Task instructions
Write out each line from the data below that includes the word "pilotes".
*** Opening of Data for the task ***
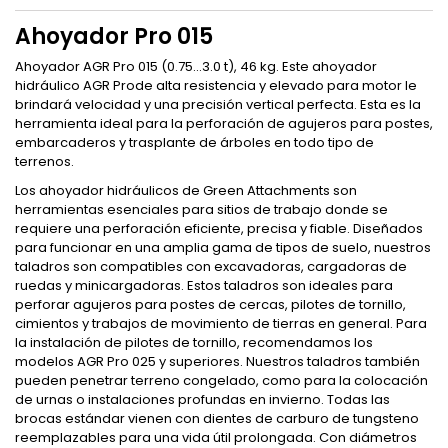
Ahoyador Pro 015
Ahoyador AGR Pro 015 (0.75...3.0 t), 46 kg. Este ahoyador
hidráulico AGR Prode alta resistencia y elevado para motor le
brindará velocidad y una precisión vertical perfecta. Esta es la
herramienta ideal para la perforación de agujeros para postes,
embarcaderos y trasplante de árboles en todo tipo de
terrenos.
Los ahoyador hidráulicos de Green Attachments son
herramientas esenciales para sitios de trabajo donde se
requiere una perforación eficiente, precisa y fiable. Diseñados
para funcionar en una amplia gama de tipos de suelo, nuestros
taladros son compatibles con excavadoras, cargadoras de
ruedas y minicargadoras. Estos taladros son ideales para
perforar agujeros para postes de cercas, pilotes de tornillo,
cimientos y trabajos de movimiento de tierras en general. Para
la instalación de pilotes de tornillo, recomendamos los
modelos AGR Pro 025 y superiores. Nuestros taladros también
pueden penetrar terreno congelado, como para la colocación
de urnas o instalaciones profundas en invierno. Todas las
brocas estándar vienen con dientes de carburo de tungsteno
reemplazables para una vida útil prolongada. Con diámetros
*** Close of Data for the task ***
Your response
perforar agujeros para postes de cercas, pilotes de tornillo,
la instalación de pilotes de tornillo, recomendamos los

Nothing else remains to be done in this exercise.